France has been slow partly because the country needs to pass a new law for each restitution it consents to -  a long process that can take years.

Wednesday’s law would instead allow the French government to approve by decree the return of cultural heritage to countries of origin under certain conditions. 

Bureaucratic hurdles remain

However, the new law does not guarantee that African countries will get their cultural property back faster, according to Catherine Morin-Desailly, a senator and member of the French Senate Culture Committee.

"I’m going to be nuanced because for each object it is also necessary to examine the request and to have a scientific, historical and legal study that allows us to affirm that it is indeed the right object," she said.

The law proposes complicated requirements before an artefact can be returned without French parliament approval. 

First and foremost, documentation must be submitted to a bilateral scientific committee proving that an artefact was taken by illicit means.

Then France’s senior administrative jurisdiction, Conseil d’Etat, will give the final approval to restitute the object.

Only artefacts intended for future public display will be taken into consideration, and military items, public archives and items found during archaeological digs are excluded from the proposed legislation.

Opposition sounds the alarm

Senator Pierre Ouzoulias, who is a member of France’s cultural commission, said in an interview with The Art Newspaper that he “deeply regrets” the government’s attempt to rush “such a complex matter, after years of delay when Dati did nothing to move forward with the bill”.

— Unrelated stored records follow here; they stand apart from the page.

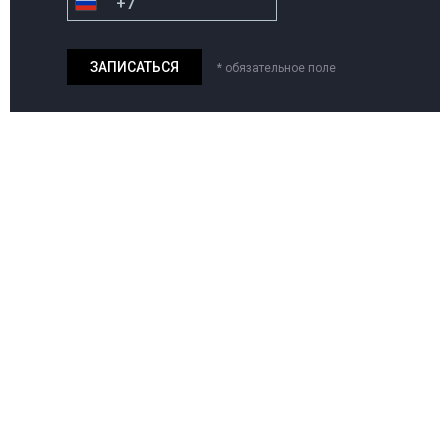
* обязательное поле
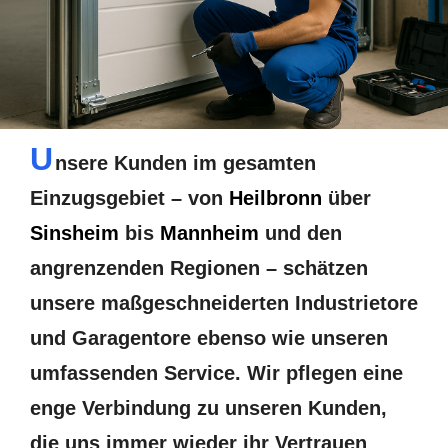
U
nsere Kunden im gesamten
Einzugsgebiet – von
Heilbronn
über
Sinsheim
bis
Mannheim
und den
angrenzenden Regionen – schätzen
unsere maßgeschneiderten Industrietore
und Garagentore ebenso wie unseren
umfassenden Service. Wir pflegen eine
enge Verbindung zu unseren Kunden,
die uns immer wieder ihr Vertrauen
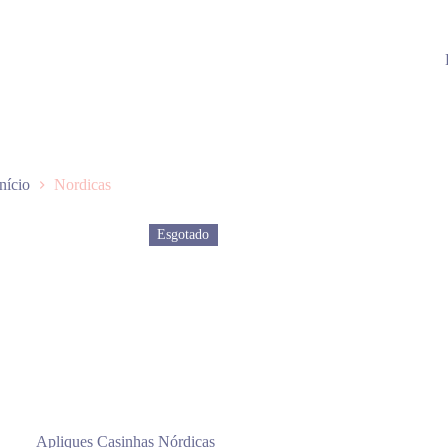
Início
Nordicas
Esgotado
Apliques Casinhas Nórdicas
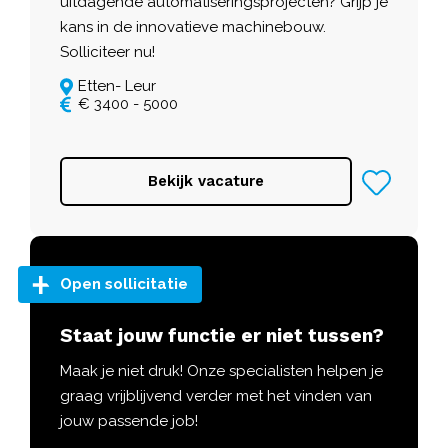
uitdagende automatiseringsprojecten? Grijp je
kans in de innovatieve machinebouw.
Solliciteer nu!
Etten- Leur
€ 3400 - 5000
Bekijk vacature
Open sollicitatie
Staat jouw functie er niet tussen?
Maak je niet druk! Onze specialisten helpen je
graag vrijblijvend verder met het vinden van
jouw passende job!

He requested that an independent scientific body be appointed to have oversight of the approval process to avoid the government using restitutions as a political tool.

"France has not finished mourning its colonial past. That's one of the challenges of restitution", Ouzoulias wrote on X.

African countries, including Senegal, Chad, Ethiopia and Algeria, have requested the return of tens of thousands of objects from France.  

The French Senate is expected to vote on the new bill on September 24th.